[ASSIGNED TASK] Repeat the listing that follows, character for character, minus the pictures.

[MATERIAL FOR THE TASK]

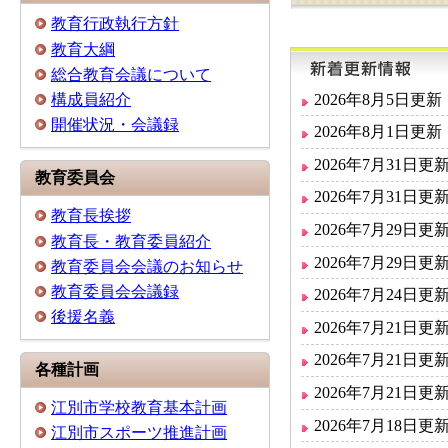
教育行政執行方針
教育大綱
総合教育会議について
2026年8月5日更新
構成員紹介
開催状況・会議録
2026年8月1日更新
2026年7月31日更
教育委員会
2026年7月31日更
教育長挨拶
2026年7月29日更
教育長・教育委員紹介
2026年7月29日更
教育委員会会議のお知らせ
教育委員会会議録
2026年7月24日更
後援名義
2026年7月21日更
2026年7月21日更
各種計画
2026年7月21日更
江別市学校教育基本計画
2026年7月18日更
江別市スポーツ推進計画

[TASK ANSWER]
教育行政執行方針
教育大綱
総合教育会議について
2026年8月5日更新
構成員紹介
開催状況・会議録
2026年8月1日更新
2026年7月31日更
教育委員会
2026年7月31日更
教育長挨拶
2026年7月29日更
教育長・教育委員紹介
2026年7月29日更
教育委員会会議のお知らせ
教育委員会会議録
2026年7月24日更
後援名義
2026年7月21日更
2026年7月21日更
各種計画
2026年7月21日更
江別市学校教育基本計画
2026年7月18日更
江別市スポーツ推進計画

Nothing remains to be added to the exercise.